- **TO DO**
Find every line in the records below that holds the word "Terskol", and copy it out.

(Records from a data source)
════════════════

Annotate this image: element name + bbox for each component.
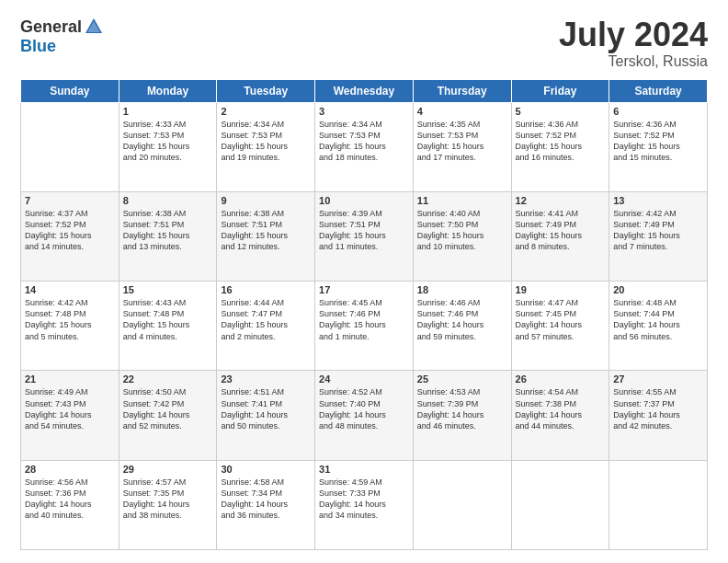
day-number: 15: [123, 284, 213, 295]
day-info: Sunrise: 4:58 AM Sunset: 7:34 PM Dayligh…: [221, 477, 311, 522]
day-number: 17: [319, 284, 409, 295]
calendar-cell: 3Sunrise: 4:34 AM Sunset: 7:53 PM Daylig…: [315, 102, 414, 191]
day-number: 27: [613, 373, 703, 385]
calendar-cell: 7Sunrise: 4:37 AM Sunset: 7:52 PM Daylig…: [21, 191, 119, 281]
day-number: 20: [613, 284, 703, 295]
day-info: Sunrise: 4:56 AM Sunset: 7:36 PM Dayligh…: [25, 477, 115, 522]
day-number: 5: [516, 106, 606, 117]
day-number: 22: [123, 373, 213, 385]
calendar-cell: 28Sunrise: 4:56 AM Sunset: 7:36 PM Dayli…: [21, 460, 119, 549]
sub-title: Terskol, Russia: [559, 53, 708, 70]
calendar-cell: 4Sunrise: 4:35 AM Sunset: 7:53 PM Daylig…: [413, 102, 511, 191]
day-info: Sunrise: 4:48 AM Sunset: 7:44 PM Dayligh…: [613, 297, 703, 342]
calendar-cell: 29Sunrise: 4:57 AM Sunset: 7:35 PM Dayli…: [119, 460, 217, 549]
day-info: Sunrise: 4:36 AM Sunset: 7:52 PM Dayligh…: [613, 119, 703, 164]
calendar-cell: 19Sunrise: 4:47 AM Sunset: 7:45 PM Dayli…: [511, 282, 609, 371]
day-number: 6: [613, 106, 703, 117]
calendar-cell: 10Sunrise: 4:39 AM Sunset: 7:51 PM Dayli…: [315, 191, 414, 281]
header: General Blue July 2024 Terskol, Russia: [20, 17, 708, 70]
day-of-week-header: Saturday: [609, 79, 708, 102]
calendar-cell: [609, 460, 708, 549]
day-info: Sunrise: 4:43 AM Sunset: 7:48 PM Dayligh…: [123, 297, 213, 342]
calendar-week-row: 14Sunrise: 4:42 AM Sunset: 7:48 PM Dayli…: [21, 282, 708, 371]
day-info: Sunrise: 4:42 AM Sunset: 7:48 PM Dayligh…: [25, 297, 115, 342]
day-info: Sunrise: 4:46 AM Sunset: 7:46 PM Dayligh…: [417, 297, 507, 342]
day-info: Sunrise: 4:40 AM Sunset: 7:50 PM Dayligh…: [417, 208, 507, 253]
day-info: Sunrise: 4:50 AM Sunset: 7:42 PM Dayligh…: [123, 386, 213, 431]
day-number: 18: [417, 284, 507, 295]
calendar-cell: 18Sunrise: 4:46 AM Sunset: 7:46 PM Dayli…: [413, 282, 511, 371]
calendar-cell: [21, 102, 119, 191]
calendar-cell: 5Sunrise: 4:36 AM Sunset: 7:52 PM Daylig…: [511, 102, 609, 191]
day-number: 11: [417, 195, 507, 206]
day-of-week-header: Wednesday: [315, 79, 414, 102]
calendar-cell: 22Sunrise: 4:50 AM Sunset: 7:42 PM Dayli…: [119, 371, 217, 460]
calendar-cell: 27Sunrise: 4:55 AM Sunset: 7:37 PM Dayli…: [609, 371, 708, 460]
day-of-week-header: Thursday: [413, 79, 511, 102]
day-info: Sunrise: 4:38 AM Sunset: 7:51 PM Dayligh…: [123, 208, 213, 253]
calendar-cell: 15Sunrise: 4:43 AM Sunset: 7:48 PM Dayli…: [119, 282, 217, 371]
calendar-cell: 26Sunrise: 4:54 AM Sunset: 7:38 PM Dayli…: [511, 371, 609, 460]
day-number: 7: [25, 195, 115, 206]
day-number: 25: [417, 373, 507, 385]
day-info: Sunrise: 4:51 AM Sunset: 7:41 PM Dayligh…: [221, 386, 311, 431]
day-of-week-header: Friday: [511, 79, 609, 102]
calendar-cell: 8Sunrise: 4:38 AM Sunset: 7:51 PM Daylig…: [119, 191, 217, 281]
calendar-cell: 1Sunrise: 4:33 AM Sunset: 7:53 PM Daylig…: [119, 102, 217, 191]
calendar-cell: [413, 460, 511, 549]
day-info: Sunrise: 4:47 AM Sunset: 7:45 PM Dayligh…: [516, 297, 606, 342]
calendar-cell: 9Sunrise: 4:38 AM Sunset: 7:51 PM Daylig…: [217, 191, 315, 281]
calendar-week-row: 1Sunrise: 4:33 AM Sunset: 7:53 PM Daylig…: [21, 102, 708, 191]
calendar-cell: [511, 460, 609, 549]
day-info: Sunrise: 4:57 AM Sunset: 7:35 PM Dayligh…: [123, 477, 213, 522]
logo-icon: [84, 17, 104, 37]
day-number: 3: [319, 106, 409, 117]
day-number: 4: [417, 106, 507, 117]
day-info: Sunrise: 4:36 AM Sunset: 7:52 PM Dayligh…: [516, 119, 606, 164]
calendar-cell: 2Sunrise: 4:34 AM Sunset: 7:53 PM Daylig…: [217, 102, 315, 191]
title-section: July 2024 Terskol, Russia: [559, 17, 708, 70]
calendar-cell: 31Sunrise: 4:59 AM Sunset: 7:33 PM Dayli…: [315, 460, 414, 549]
day-number: 1: [123, 106, 213, 117]
day-info: Sunrise: 4:35 AM Sunset: 7:53 PM Dayligh…: [417, 119, 507, 164]
day-number: 26: [516, 373, 606, 385]
day-number: 16: [221, 284, 311, 295]
day-number: 13: [613, 195, 703, 206]
calendar-table: SundayMondayTuesdayWednesdayThursdayFrid…: [20, 79, 708, 550]
day-of-week-header: Tuesday: [217, 79, 315, 102]
calendar-cell: 11Sunrise: 4:40 AM Sunset: 7:50 PM Dayli…: [413, 191, 511, 281]
day-info: Sunrise: 4:45 AM Sunset: 7:46 PM Dayligh…: [319, 297, 409, 342]
day-info: Sunrise: 4:53 AM Sunset: 7:39 PM Dayligh…: [417, 386, 507, 431]
calendar-header-row: SundayMondayTuesdayWednesdayThursdayFrid…: [21, 79, 708, 102]
calendar-cell: 13Sunrise: 4:42 AM Sunset: 7:49 PM Dayli…: [609, 191, 708, 281]
calendar-cell: 25Sunrise: 4:53 AM Sunset: 7:39 PM Dayli…: [413, 371, 511, 460]
day-number: 10: [319, 195, 409, 206]
calendar-cell: 20Sunrise: 4:48 AM Sunset: 7:44 PM Dayli…: [609, 282, 708, 371]
calendar-cell: 16Sunrise: 4:44 AM Sunset: 7:47 PM Dayli…: [217, 282, 315, 371]
day-number: 2: [221, 106, 311, 117]
day-number: 12: [516, 195, 606, 206]
day-number: 14: [25, 284, 115, 295]
day-of-week-header: Sunday: [21, 79, 119, 102]
calendar-cell: 14Sunrise: 4:42 AM Sunset: 7:48 PM Dayli…: [21, 282, 119, 371]
day-info: Sunrise: 4:39 AM Sunset: 7:51 PM Dayligh…: [319, 208, 409, 253]
day-info: Sunrise: 4:41 AM Sunset: 7:49 PM Dayligh…: [516, 208, 606, 253]
calendar-cell: 23Sunrise: 4:51 AM Sunset: 7:41 PM Dayli…: [217, 371, 315, 460]
day-info: Sunrise: 4:49 AM Sunset: 7:43 PM Dayligh…: [25, 386, 115, 431]
calendar-week-row: 21Sunrise: 4:49 AM Sunset: 7:43 PM Dayli…: [21, 371, 708, 460]
day-number: 8: [123, 195, 213, 206]
logo-blue-text: Blue: [20, 37, 56, 56]
day-info: Sunrise: 4:42 AM Sunset: 7:49 PM Dayligh…: [613, 208, 703, 253]
day-info: Sunrise: 4:44 AM Sunset: 7:47 PM Dayligh…: [221, 297, 311, 342]
day-info: Sunrise: 4:34 AM Sunset: 7:53 PM Dayligh…: [221, 119, 311, 164]
day-info: Sunrise: 4:59 AM Sunset: 7:33 PM Dayligh…: [319, 477, 409, 522]
day-of-week-header: Monday: [119, 79, 217, 102]
calendar-cell: 21Sunrise: 4:49 AM Sunset: 7:43 PM Dayli…: [21, 371, 119, 460]
calendar-week-row: 7Sunrise: 4:37 AM Sunset: 7:52 PM Daylig…: [21, 191, 708, 281]
day-info: Sunrise: 4:52 AM Sunset: 7:40 PM Dayligh…: [319, 386, 409, 431]
day-number: 23: [221, 373, 311, 385]
day-info: Sunrise: 4:33 AM Sunset: 7:53 PM Dayligh…: [123, 119, 213, 164]
calendar-cell: 24Sunrise: 4:52 AM Sunset: 7:40 PM Dayli…: [315, 371, 414, 460]
day-number: 21: [25, 373, 115, 385]
day-info: Sunrise: 4:54 AM Sunset: 7:38 PM Dayligh…: [516, 386, 606, 431]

════════════════

- **RESULT OF THE TASK**
sub-title: Terskol, Russia: [559, 53, 708, 70]
header: General Blue July 2024 Terskol, Russia: [20, 17, 708, 70]
title-section: July 2024 Terskol, Russia: [559, 17, 708, 70]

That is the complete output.